Hurricane forecasters are bewitched, bothered, and bewildered. The Atlantic hurricane season was supposed to be epic. Instead, it's turned into a real dud.
Huge storms wreaking havoc on coastlines from Aruba to Long Island were supposed to line up in the Eastern Atlantic in June and hit us one at a time until late September. The damage was going to be historic and the TV coverage was going to give climate change fanatics plenty of air time to vent that "this is just a foretaste" of what's to come.
But something puzzling occurred on the way to hurricane Armageddon: not much has happened. The Atlantic Ocean has seen five named storms: two tropical storms, two hurricanes and one major hurricane this season.
“We definitely got started with an extremely active season,” says Brian McNoldy, a hurricane researcher at the University of Miami.
Indeed, Beryl achieved Category 5 status earlier than any other hurricane in history. The July storm had meteorologists and forecasters scrambling for superlatives.
"I think it is kind of an omen of what the hurricane season will be,” says Brian McNoldy, a hurricane researcher at the University of Miami. “I think we will see some pretty amazing outlier events happen.”
Alas, the internet is forever. And McNoldy's "omen" proved to be something much less. There hasn't been a named storm since August 21 and the conditions, still optimum for large, dangerous storms to form, aren't producing the killer hurricanes forecasters predicted.
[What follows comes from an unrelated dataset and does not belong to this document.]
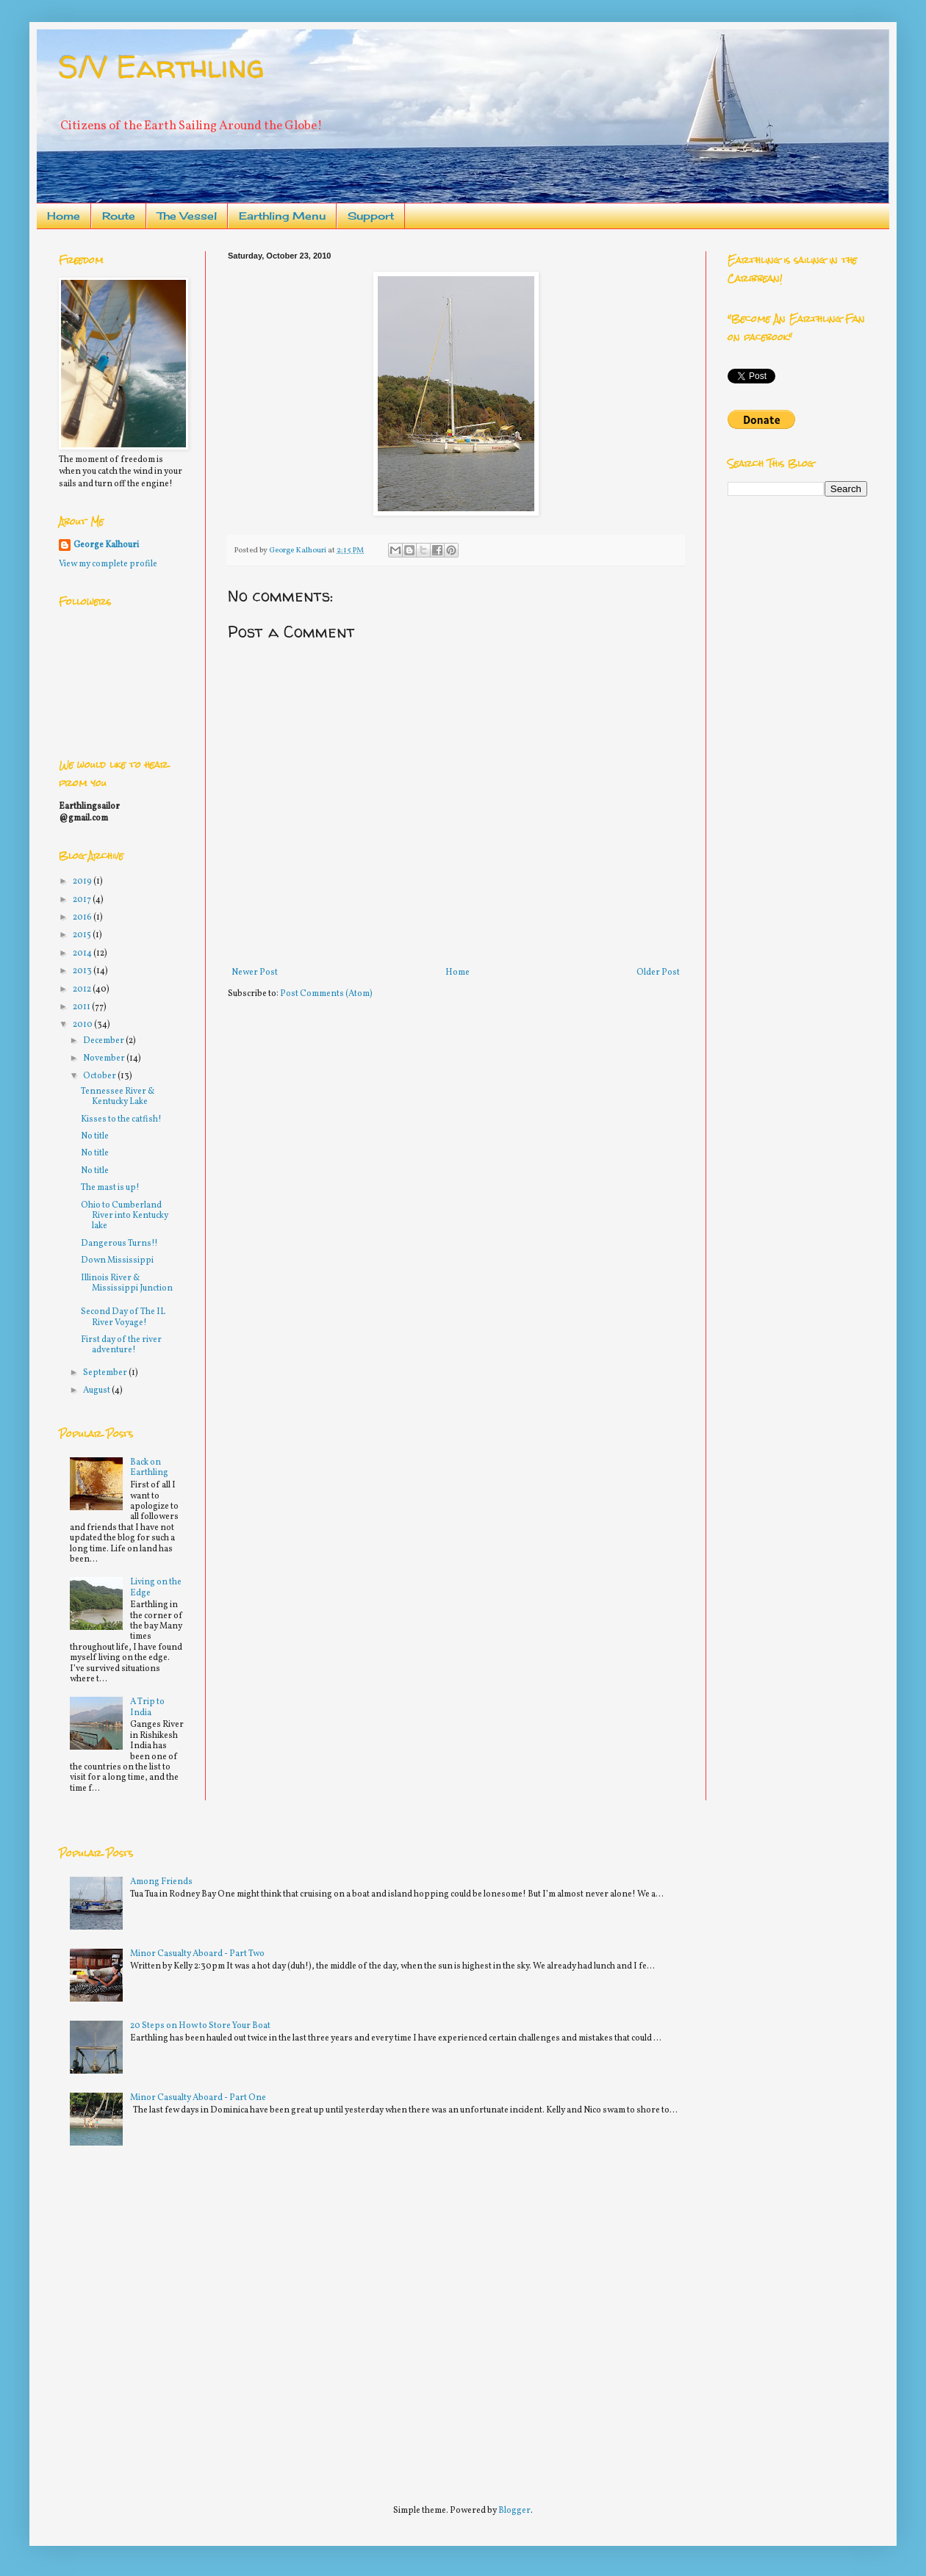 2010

The predictions and the reality of what's happening point to the dangers for scientists who rush to judgment about a hypothesis based on wishful thinking. Scientists don't know why hurricanes aren't forming at the rate expected. All the elements are present for big storms to form early and often. But they aren't. And while there's still a chance that we will be slammed by one or two major hurricanes, the hurricane forecasts prove that we still have much to learn about this planet and its weather.
Kelly Núñez Ocasio, an atmospheric scientist at Texas A&M University, believes the problem with the forecasts for the Atlantic hurricane season starts in Africa.
The West African monsoon is a seasonal wind pattern that carries rain from the Atlantic Ocean over into West Africa between June and September. Núñez Ocasio has studied how the monsoon affects the seeds of hurricanes. And in a paper published earlier this year, she and her colleagues modeled how the atmosphere responds to additional moisture.
Those simulations suggest that in wetter conditions, the West African monsoon pushes a band of air called the African easterly jet northward. Under normal conditions, that jet produces atmospheric disturbances called African easterly waves, which can become hurricanes once they reach the Atlantic. But when the jet is in a more northern position, it seems to inhibit the development and survival of these waves, Núñez Ocasio and her colleagues found, making hurricanes less likely despite all the moisture.
Even though the water is 50% warmer than normal for this time of year, giving tropical depressions plenty of energy to spin up really big storms, the factors that contribute to the formation of storms aren't present.
Nunez Ocasio also points to a huge dust cloud aloft in the Western Sahara. The cloud is very dry and keeps the wet air from contributing to creating a big storm
“I don’t see it changing so dramatically that we’re going to see, all of a sudden, a fast spin-up of multiple hurricanes before October,” Núñez Ocasio says. “It’s just too stable, and when conditions are stable, it’s hard to make it unstable. It’s going to take quite a bit.”
That hasn't stopped scientists from warning that things could always get worse.
“Conditions still appear very favorable for above normal activity during the remainder of the hurricane season,” says Jamie Rhome, deputy director of NOAA’s National Hurricane Center.
There's a lesson to be learned from the errors in hurricane forecasting. While we know a lot about the weather and how hurricanes form, what we don't know far exceeds our stored knowledge of how complex, chaotic systems behave to create deadly storms or a bright, sunny day.
It's a lesson that will go unlearned by many who could use that knowledge to realistically predict climate change.